A controversial attempt to divert vast logging profits to the Defense Ministry, has been dropped under domestic and international pressure.
The co-premiers were forced to scrap a decree they signed in June which would have allowed the defense ministry to sign lucrative logging contracts and pocket the proceeds, according to documents obtained by Reuters on Aug 12.
"They [the two prime ministers] were afraid of the pressure from the IMF [International Monetary Fund] and the international community because they were violating the law," said an informed source familiar with the agreement.
"They [the government] have now accepted that all the revenue from the wood be transferred back to the Ministry of Finance," the source said, demanding anonymity.
According to documents obtained by Reuters three new agreements have been drawn up to resolve a damaging debate over the June decree signed in secret by First and Second Prime Ministers, Prince Norodom Ranariddh and Samdech Hun Sen.
This was in direct contravention of the Budget Law which says all state revenues must be put in the budget, and be controlled by the Finance Ministry.
Government officials said at the time that the decree was worth "millions of dollars" to the defense ministry.
The June decree also contravened the government's own undertakings to international loan bodies such as the IMF, legal experts said.
The IMF's senior representative in Phnom Penh, Reza Vaez-Zadeh, denied the IMF had pressured the government to drop the contentious decree, but expressed disapproval of it.

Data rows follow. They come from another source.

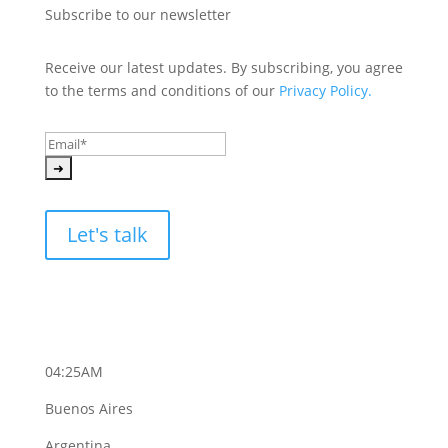
Subscribe to our newsletter
Receive our latest updates. By subscribing, you agree 
to the terms and conditions of our 
Privacy Policy.
Let's talk
04:25AM
Buenos Aires
Argentina.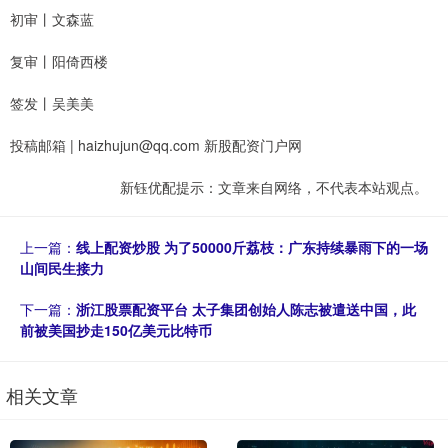
初审丨文森蓝
复审丨阳倚西楼
签发丨吴美美
投稿邮箱 | haizhujun@qq.com 新股配资门户网
新钰优配提示：文章来自网络，不代表本站观点。
上一篇：
线上配资炒股 为了50000斤荔枝：广东持续暴雨下的一场
山间民生接力
下一篇：
浙江股票配资平台 太子集团创始人陈志被遣送中国，此
前被美国抄走150亿美元比特币
相关文章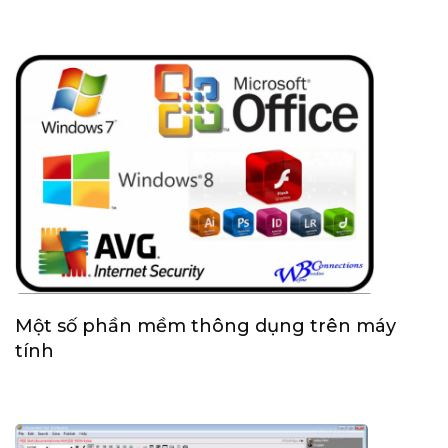
Một số phần mềm thông dụng trên máy
tính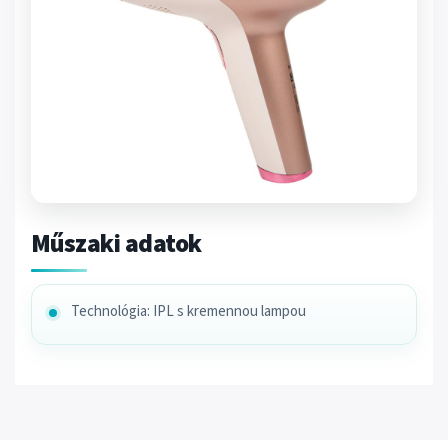
Műszaki adatok
Technológia: IPL s kremennou lampou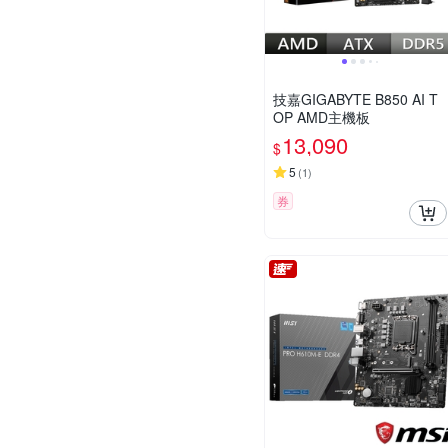
技嘉GIGABYTE B850 AI T
OP AMD主機板
13,090
$
5
(
1
)
券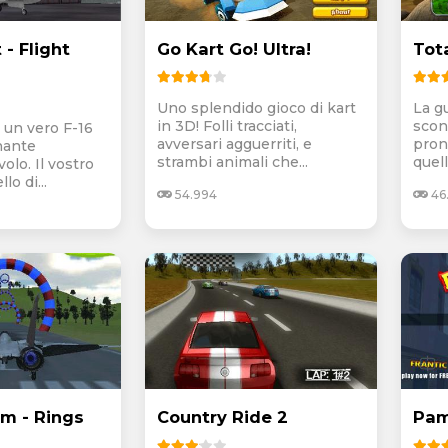
 - Flight
Go Kart Go! Ultra!
Tot
Uno splendido gioco di kart
La g
in 3D! Folli tracciati,
scon
 un vero F-16
avversari agguerriti, e
pron
nante
strambi animali che...
quell
volo. Il vostro
lo di...
54.994
46
im - Rings
Country Ride 2
Pam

"We have made our concerns very clear to the government - that [the deal] is obviously an issue related to [financial] sources which is important for the implementation of the budget law," Vaez-Zadeh said.
"We are against any agreement that takes a major (income) source from the budget," he said.
One diplomat said the scrapping of the decree would help restore financial credibility to the government.
A memo obtained by Reuters and signed on Aug 5 on behalf of the two prime ministers, stated that all revenue from timber exports would be paid directly to the Ministry of Finance.
According to Finance Ministry figures Cambodia earns about $40-$50 million dollars per year from timber exports.
King Norodom Sihanouk said earlier this week that recent natural disasters including floods and drought were caused by massive deforestation.
In the 1960s Cambodia had 70 percent forest coverage but now less than 30 percent of forests remain in the whole territory, Sihanouk said.
In his Aug 8 letter sent from Beijing Central Hospital, the monarch warned that "Cambodia could become a country of wilderness like some countries in Africa" within the next 10 or 20 years.